1914-1918. La Grande Guerre des classes
Dans l’Europe de 1914, le droit de vote universel n’existait pratiquement pas. Partout, la noblesse et les grands industriels se partageaient le pouvoir. Mais cette élite, restreinte, méprisait la démocratie et craignait les masses populaires et le spectre d’une révolution. L’Europe devait sortir « purifiée » de la guerre, et « grandie » par l’extension territoriale. Et si la Première Guerre mondiale était avant tout la suite meurtrière de la lutte entre ceux d’en haut et ceux d’en bas initiée dès 1789 ? C’est la thèse magistrale du livre de Jacques Pauwels, qui connaît aujourd’hui une nouvelle édition, mise à jour, augmentée d’un index. L’historien démontre ici que les grandes puissances mondiales voulaient depuis longtemps cette guerre pour s’approprier colonies et autres richesses et écraser les idées révolutionnaires qui gagnaient de plus en plus l’Europe.  

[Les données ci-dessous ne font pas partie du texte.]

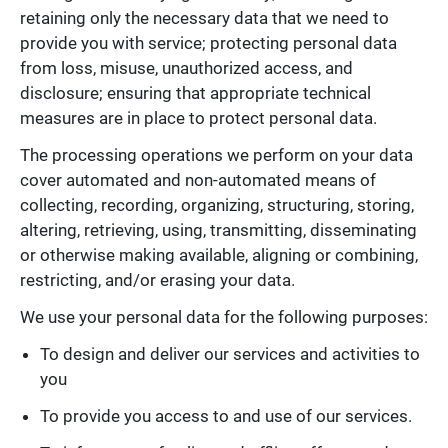
retaining only the necessary data that we need to
provide you with service; protecting personal data
from loss, misuse, unauthorized access, and
disclosure; ensuring that appropriate technical
measures are in place to protect personal data.
The processing operations we perform on your data
cover automated and non-automated means of
collecting, recording, organizing, structuring, storing,
altering, retrieving, using, transmitting, disseminating
or otherwise making available, aligning or combining,
restricting, and/or erasing your data.
We use your personal data for the following purposes:
To design and deliver our services and activities to
you
To provide you access to and use of our services.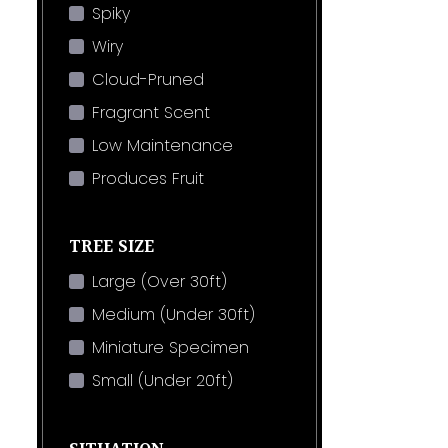
Spiky
Wiry
Cloud-Pruned
Fragrant Scent
Low Maintenance
Produces Fruit
TREE SIZE
Large (Over 30ft)
Medium (Under 30ft)
Miniature Specimen
Small (Under 20ft)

Ce gros livre, facile à lire, donne à la Première Guerre mondiale l’éclairage, absent des commémorations médiatiques, des rapports sociaux. Les classes dirigeantes de tous les pays impérialistes ont voulu et préparé la guerre générale, 1° pour se repartager le monde qu’elles s’étaient, en vive concurrence, réparti depuis la grande crise systémique de 1873 ; 2° pour conjurer la « révolution » prétendue la menaçante, ou plutôt toute évolution vers la « démocratie ». Cette mise au point sur les réalités sociopolitiques montre comment l’immense boucherie a balayé l’union sacrée d’origine, d’ailleurs relative, et aggravé les divisions sociales, tant dans l’armée (étude passionnante) que dans la société civile, métropolitaine et coloniale. Appuyée sur une énorme bibliographie à laquelle manquent peu de titres, elle cite beaucoup de poèmes de guerre. Et, ce n’est pas la moindre de ses qualités, elle donne envie de lire les principaux ouvrages qui l’ont nourrie. Annie Lacroix-Riz, professeur émérite d’histoire contemporaine (Paris VII)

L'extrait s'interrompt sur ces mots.